◆ **What is needed**: Entries follow. Give back exactly the lines starting at the one containing "vont vous..." and ending at the one containing "l’incroyable expérience", and no other lines.
-- -- --
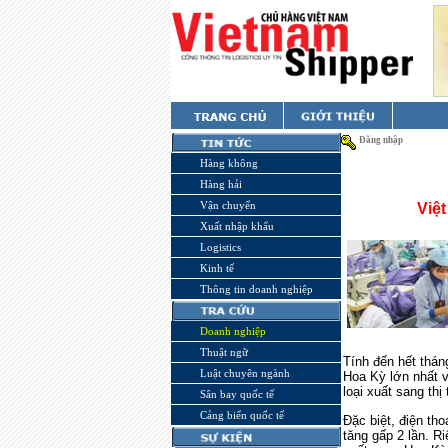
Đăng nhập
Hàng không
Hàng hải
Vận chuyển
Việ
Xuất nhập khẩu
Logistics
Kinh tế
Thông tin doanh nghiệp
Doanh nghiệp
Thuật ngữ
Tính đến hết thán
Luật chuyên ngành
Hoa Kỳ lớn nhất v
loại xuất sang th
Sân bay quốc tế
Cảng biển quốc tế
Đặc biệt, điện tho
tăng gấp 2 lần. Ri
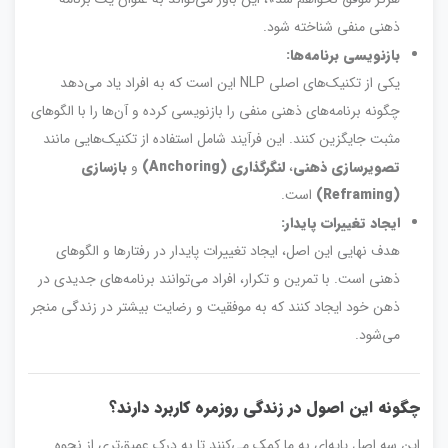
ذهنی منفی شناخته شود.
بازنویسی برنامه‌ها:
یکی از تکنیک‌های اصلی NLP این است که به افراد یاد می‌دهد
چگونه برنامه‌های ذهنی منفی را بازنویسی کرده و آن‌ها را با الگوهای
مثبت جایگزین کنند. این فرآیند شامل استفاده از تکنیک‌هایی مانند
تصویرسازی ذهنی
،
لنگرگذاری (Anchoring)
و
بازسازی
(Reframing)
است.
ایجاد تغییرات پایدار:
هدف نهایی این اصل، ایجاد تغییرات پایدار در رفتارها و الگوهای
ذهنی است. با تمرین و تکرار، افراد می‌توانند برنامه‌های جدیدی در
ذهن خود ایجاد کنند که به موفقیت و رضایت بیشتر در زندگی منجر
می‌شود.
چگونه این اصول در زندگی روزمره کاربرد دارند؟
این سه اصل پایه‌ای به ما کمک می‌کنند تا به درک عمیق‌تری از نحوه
-- -- --
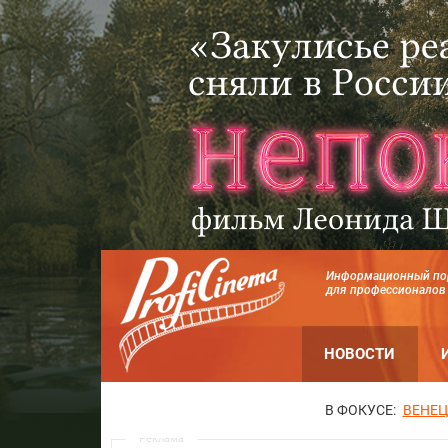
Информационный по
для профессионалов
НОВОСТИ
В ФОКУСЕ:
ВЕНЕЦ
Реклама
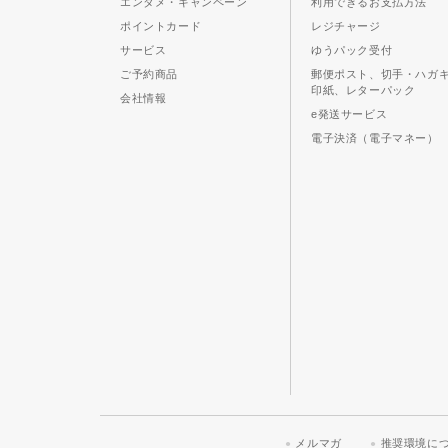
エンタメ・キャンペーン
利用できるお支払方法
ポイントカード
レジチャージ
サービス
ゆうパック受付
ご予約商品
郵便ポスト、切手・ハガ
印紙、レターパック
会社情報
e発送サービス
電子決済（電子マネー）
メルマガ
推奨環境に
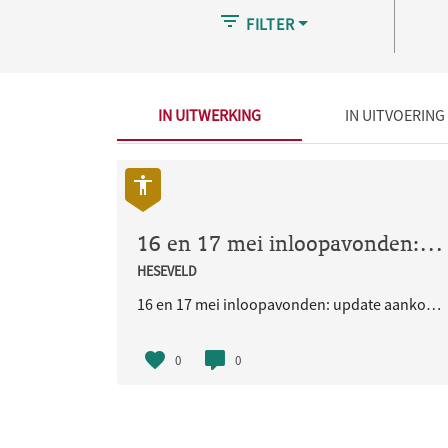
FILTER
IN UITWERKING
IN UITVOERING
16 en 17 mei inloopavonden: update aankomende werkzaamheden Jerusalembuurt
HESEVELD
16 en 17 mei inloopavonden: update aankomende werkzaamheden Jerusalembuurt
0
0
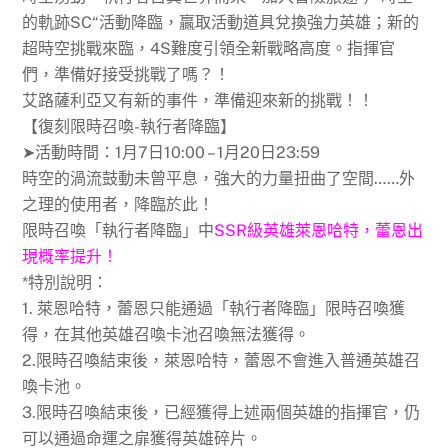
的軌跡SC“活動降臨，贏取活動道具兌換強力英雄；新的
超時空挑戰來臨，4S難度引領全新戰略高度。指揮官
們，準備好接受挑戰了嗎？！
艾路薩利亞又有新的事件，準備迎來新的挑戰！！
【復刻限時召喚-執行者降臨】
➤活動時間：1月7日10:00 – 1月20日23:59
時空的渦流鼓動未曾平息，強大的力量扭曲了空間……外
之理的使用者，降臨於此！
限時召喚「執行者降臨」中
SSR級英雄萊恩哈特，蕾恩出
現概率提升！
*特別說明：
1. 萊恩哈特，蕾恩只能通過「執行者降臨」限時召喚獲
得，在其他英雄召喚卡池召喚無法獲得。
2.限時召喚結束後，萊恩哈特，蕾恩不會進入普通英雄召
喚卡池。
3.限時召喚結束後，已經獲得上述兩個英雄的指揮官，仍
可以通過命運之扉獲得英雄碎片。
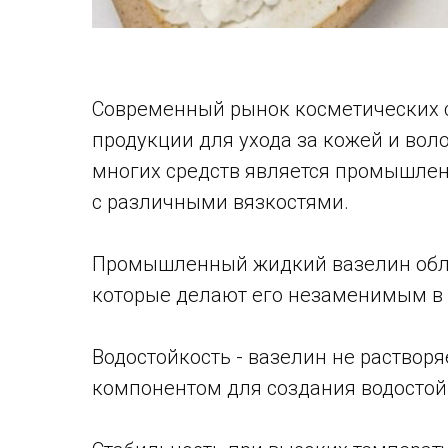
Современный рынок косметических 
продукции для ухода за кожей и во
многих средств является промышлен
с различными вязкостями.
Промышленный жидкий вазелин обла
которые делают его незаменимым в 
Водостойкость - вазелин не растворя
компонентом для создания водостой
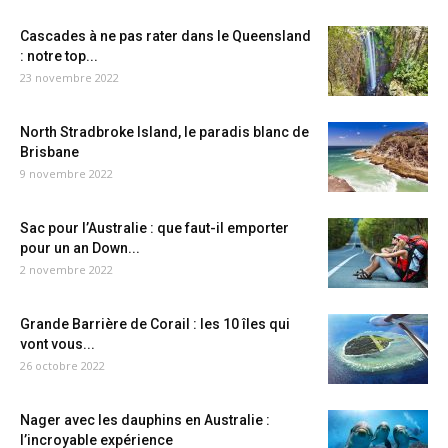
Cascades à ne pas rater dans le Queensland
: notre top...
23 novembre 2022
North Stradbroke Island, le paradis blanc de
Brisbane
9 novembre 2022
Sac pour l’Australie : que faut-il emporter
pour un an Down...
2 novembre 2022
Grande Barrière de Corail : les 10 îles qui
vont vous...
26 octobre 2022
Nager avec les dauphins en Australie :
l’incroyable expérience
-- -- --
◆ **Reply**:
vont vous...
26 octobre 2022
Nager avec les dauphins en Australie :
l’incroyable expérience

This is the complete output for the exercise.